6.
L’enfantement spirituel des âmes est leur privilège : eux seuls les font naître à la vie de la grâce par le baptême; par eux nous sommes ensevelis avec le Fils de Dieu, par eux nous devenons les membres de ce Chef divin. Aussi devons-nous non-seulement les respecter plus que les princes et les rois, mais encore les chérir plus que nos propres parents. Ceux-ci nous ont fait naître du sang et de la volonté de la chair; les prêtres nous font naître enfants de Dieu; nous leur devons notre heureuse régénération, la vraie liberté dont nous jouissons, notre adoption dans l’ordre de la grâce.
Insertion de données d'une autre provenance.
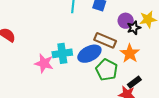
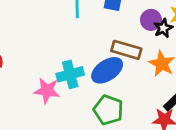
green pentagon: (107, 70) -> (108, 110), moved

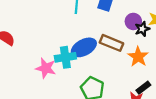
blue ellipse: (107, 70) -> (84, 47), moved

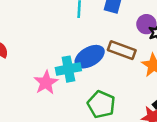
pink star: (46, 68) -> (46, 83), turned 30

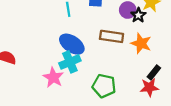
blue ellipse: (90, 57) -> (72, 44), moved, turned 75

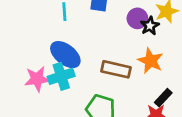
brown rectangle: (112, 36) -> (116, 69), moved
pink star: (53, 77) -> (37, 79), moved, turned 30

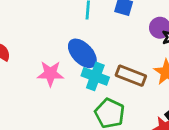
cyan cross: (61, 76) -> (95, 76), moved, turned 30

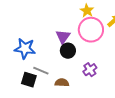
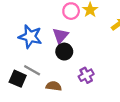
pink circle: (91, 30) -> (71, 11), moved, size x0.6
blue star: (25, 49) -> (30, 37), moved

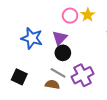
gray line: (32, 70) -> (58, 73), moved
purple cross: (86, 75) -> (83, 75), size x1.5

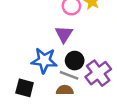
blue star: (32, 38) -> (44, 60), moved
black circle: (63, 53) -> (75, 61), moved

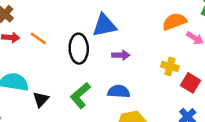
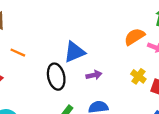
orange line: (38, 38) -> (18, 53), moved
yellow cross: (170, 66) -> (138, 76), turned 32

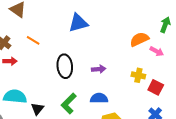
blue triangle: (74, 52) -> (78, 23), moved
yellow cross: (138, 76) -> (138, 75), turned -32

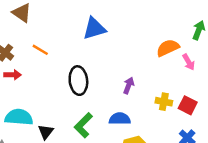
pink arrow: (157, 51) -> (189, 62), turned 32
purple arrow: (99, 69) -> (129, 85), moved, turned -64
yellow cross: (138, 75) -> (164, 102), moved

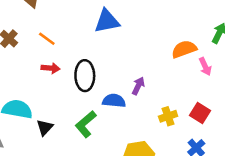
red arrow: (13, 75) -> (51, 68), moved
yellow cross: (164, 102) -> (168, 116), moved, turned -35
blue semicircle: (120, 119) -> (114, 101), moved

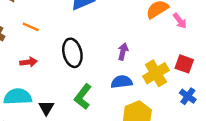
red arrow: (51, 68) -> (28, 62), moved
blue semicircle: (114, 101) -> (122, 82), moved
yellow cross: (168, 116) -> (156, 73), size x1.5

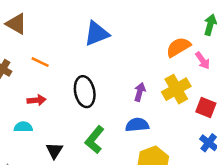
yellow cross: (156, 73) -> (176, 89), moved
cyan semicircle: (18, 97) -> (23, 127), moved, size x0.6

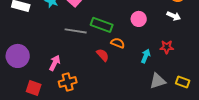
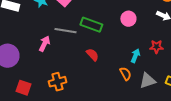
orange semicircle: (118, 43) -> (125, 74), moved, turned 40
pink arrow: (55, 63) -> (44, 44), moved

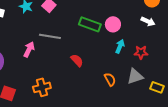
green rectangle: (91, 25) -> (90, 24), moved
cyan arrow: (135, 56) -> (120, 46), moved
gray triangle: (147, 81) -> (135, 76), moved

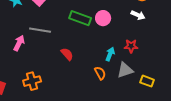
cyan arrow: (120, 46) -> (110, 54), moved

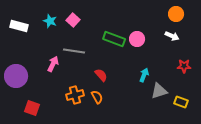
red star: (131, 46) -> (184, 66), moved
orange semicircle: (100, 73) -> (97, 97), moved
orange cross: (32, 81) -> (75, 95), moved

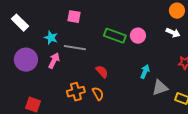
pink square: (73, 20) -> (74, 17), turned -32
cyan star: (50, 21) -> (51, 38), moved
white rectangle: (19, 26) -> (20, 23), turned 30
purple circle: (16, 76) -> (26, 60), moved

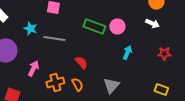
pink arrow: (54, 61) -> (33, 68), moved
cyan arrow: (145, 72) -> (127, 52), moved
gray triangle: (160, 88) -> (111, 85), moved, turned -30

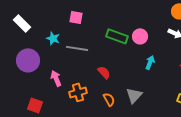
pink arrow: (33, 68) -> (56, 78), turned -49
orange semicircle: (77, 84) -> (109, 99), moved

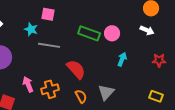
cyan star: (53, 38) -> (31, 29), moved
red semicircle: (104, 72) -> (76, 69), size x1.5
pink arrow: (56, 78) -> (28, 84), moved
Les prêtres de l’ancienne loi avaient seuls le droit de guérir la lèpre, ou plutôt ils ne guérissaient pas, ils jugeaient seulement si l’on était guéri : et tu sais avec quelle ardeur on briguait la dignité sacerdotale chez les Juifs. (Lévit. XIV.) Pour nos prêtres, ce n’est pas la lèpre du corps, mais la lèpre de l’âme, dont ils ont reçu le pouvoir, lion de vérifier, mais d’opérer l’entière guérison. Ceux qui les méprisent sont donc plus sacrilèges que Dathan et ses (583) compagnons, et dignes d’un plus sévère châtiment. (Nomb. XVI.) Ceux-ci, en prétendant à une dignité qui ne leur appartenait pas, témoignaient du moins l’estime particulière qu’ils en faisaient, par l’ambition même qui les portait à la vouloir usurper. Mais aujourd’hui que le sacerdoce est en possession d’une autorité et d’une excellence bien plus relevées qu’autrefois, le mépriser deviendrait un crime encore plus odieux que celui d’y prétendre par des vues ambitieuses. Il n’y a aucune parité, sous le rapport de l’outrage, entre prétendre à une dignité à laquelle on n’a pas de droit, et mépriser les grands biens que le Sacerdoce résume en soi autant il y a loin de l’admiration au dédain, autant le second crime est plus grief que le premier. Quelle âme serait assez misérable pour mépriser de si augustes prérogatives? Aucune, à moins qu’elle ne fût au pouvoir et sous l’aiguillon de Satan.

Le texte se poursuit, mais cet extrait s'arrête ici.